La gestion des marques et les plateformes représentent la vision et le génie de Piëch. Alors que les Américains se perdent et se cannibalisent dans les croisements de plateforme contre nature et plutôt orientés dans le badge engineering, Piëch réalise sa vision de partage des composants à travers une vaste démarche de consolidation. Certes, la rentabilité industrielle compte tout autant que la mégalomanie dans la vision d’empire automobile de Piëch mais force est de constater qu’il a réussi là où ont échoué Lee Iacocca (Chrysler, Lamborghini, Gulfstream, etc.) et Jacques Nasser (Ford Premier Automotive Group incluant Volvo, Jaguar, Land Rover et Aston Martin). Il s’agit d’un demi-échec pour ces deux stratégies car elles ont permis dans les deux cas d’accomplir des stratégies financières plus qu’industrielles mais ce n’est pas le propos.

En pleine financiarisation de l’automobile, Volkswagen acquiert Lamborghini et Bugatti. Dans sa tentative d’acquérir Rolls-Royce et Bentley, l’Allemand n’obtient pas les droits d’exploiter la marque Rolls-Royce. Volkswagen ajoute quelques années plus tard Man, Scania et Ducati. L’acquisition de Porsche représente certainement le plus bel accomplissement de la stratégie de Piëch et de sa revanche sur la famille qui l’a évincé de la marque familiale en 1971.

Les nombreux rachats fragilisent le groupe au début des années 2000 mais Piëch a une vision d’ingénieur sur les moyens de rentabiliser et la met en œuvre rapidement avec jusqu’à 12 modèles sur la même base technique à travers les marques Audi, Seat, Skoda et Volkswagen.
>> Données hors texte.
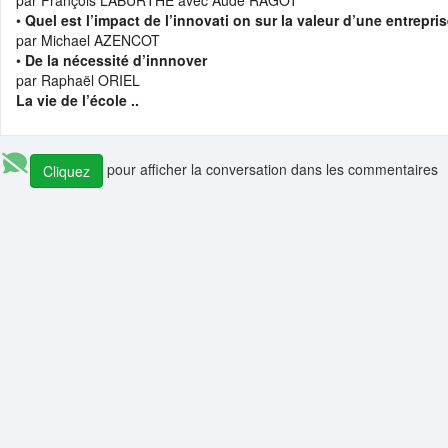
par François LABURTHE avec Aude RAGOT
•
Quel est l’impact de l’innovati on sur la valeur d’une entrepri
par Michael AZENCOT
•
De la nécessité d’innnover
par Raphaël ORIEL
La vie de l’école ..
pour afficher la conversation dans les commentaires
Cliquez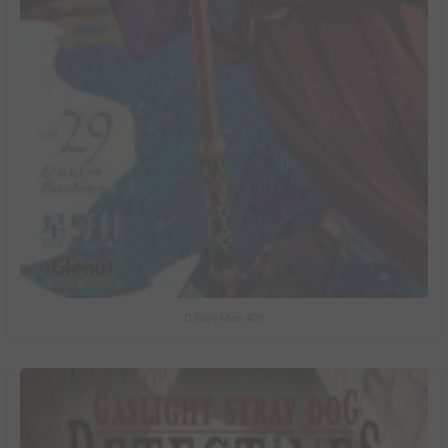
D.Gray-Man #29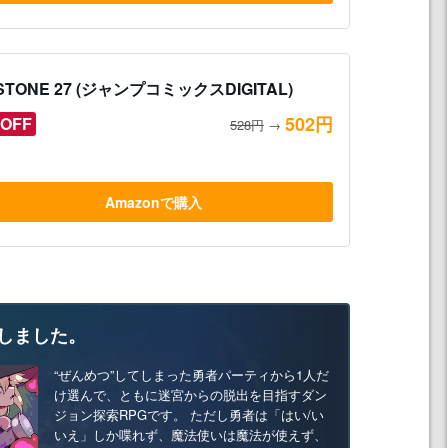
.STONE 27 (ジャンプコミックスDIGITAL)
502円
OFF
528円
→
Amazonで購入
しました。
“ぜんめつ”してしまった勇者パーティから1人だ
け選んで、ともに迷宮からの脱出を目指すダン
ジョン探索RPGです。 ただし勇者は「はい/い
いえ」しか喋れず、魔法使いは魔法が使えず、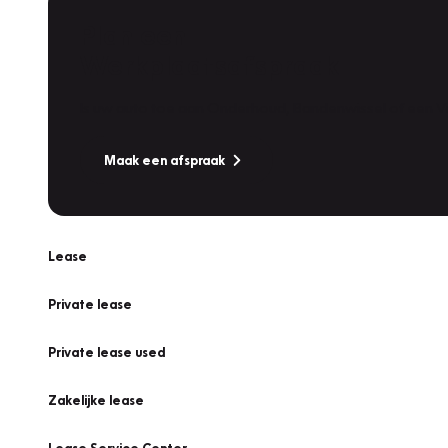
Plan een
Werkplaatsafspraak
Is uw auto toe aan Onderhoud, Bandenwissel of een Va
Maak een afspraak
Lease
Private lease
Private lease used
Zakelijke lease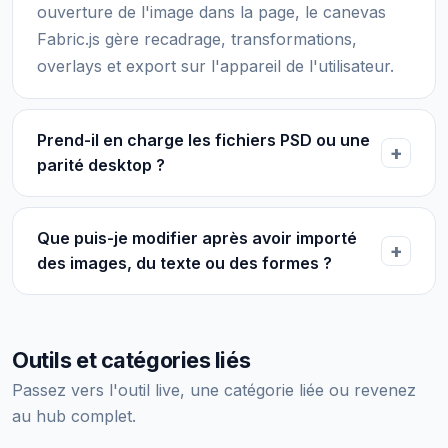
ouverture de l'image dans la page, le canevas
Fabric.js gère recadrage, transformations,
overlays et export sur l'appareil de l'utilisateur.
Prend-il en charge les fichiers PSD ou une
parité desktop ?
Que puis-je modifier après avoir importé
des images, du texte ou des formes ?
Outils et catégories liés
Passez vers l'outil live, une catégorie liée ou revenez
au hub complet.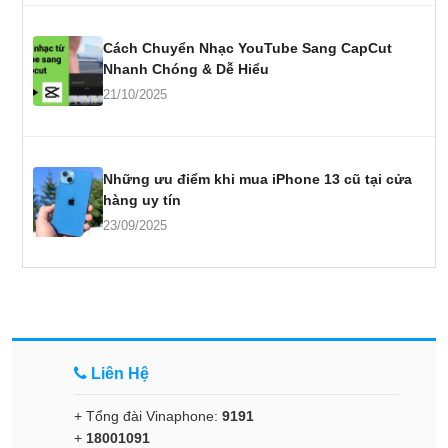
Cách Chuyển Nhạc YouTube Sang CapCut
Nhanh Chóng & Dễ Hiểu
21/10/2025
Những ưu điểm khi mua iPhone 13 cũ tại cửa
hàng uy tín
23/09/2025
Liên Hệ
+ Tổng đài Vinaphone:
9191
+
18001091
A l’exception de quelques modèles emblématiques tels que la Porsche 911, la Lamborghini Aventador, la Bentley Mulsanne et la Bugatti Chiron, les marques de luxe et d’exception partagent de nombreux éléments avec des modèles de grande diffusion, par exemple les bases communes comme l’utilisation des plateformes du Touareg et de la Phaeton par Bentley ou encore les partages de bases techniques entre Audi et Porsche. Si la cannibalisation est inévitable, les images restent distinctes et les amateurs restent séduits. Aujourd’hui la majeure partie des modèles du groupe reposent sur deux bases techniques principales les plateformes MQB et MLB.

Ferdinand Piëch était un homme ambitieux, audacieux et un brillant ingénieur. Mais à l’image de Steve Jobs, il n’était pas reconnu pour ses qualités de meneur d’hommes. Il semblait plutôt les exploiter que les gérer et ne prenait pas de gants pour les limoger. Il justifiait ses actes par l’idée qu’il n’admettait pas que l’on puisse faire deux fois la même erreur. Sa dernière tentative de remerciement envers Martin Winterkorn s’est soldée par son propre départ puis la vente de ses parts dans la holding Porsche SE. On ne peut s’empêcher de penser que cette crise entre les deux hommes était directement liée à la gestion du CEO du groupe de ce qui allait devenir le Dieselgate quelques mois plus tard. En sortant de l’entreprise, Piëch n’a jamais été inquiété. Pour la seconde fois il passe entre les gouttes, la première fois étant liée au scandale d’Inaki Lopez.

Les héritiers
Piëch n’a jamais posé sa casquette d’ingénieur et il est resté un explorateur technique durant tout sa carrière. Principalement, il a su mener le partage de plateformes à grande échelle et la démocratisation de la transmission aux 4 roues dans l’offre automobile mondiale. Mais toutes les innovations de son groupe n’ont pas connu le même succès car elles ont échoué dans leur adoption de masse par l’industrie comme la technologies Diesel à injecteur-pompe et la boîte à double embrayage qui laisse sa place à des transmissions automatiques désormais plus efficaces et plus fiables.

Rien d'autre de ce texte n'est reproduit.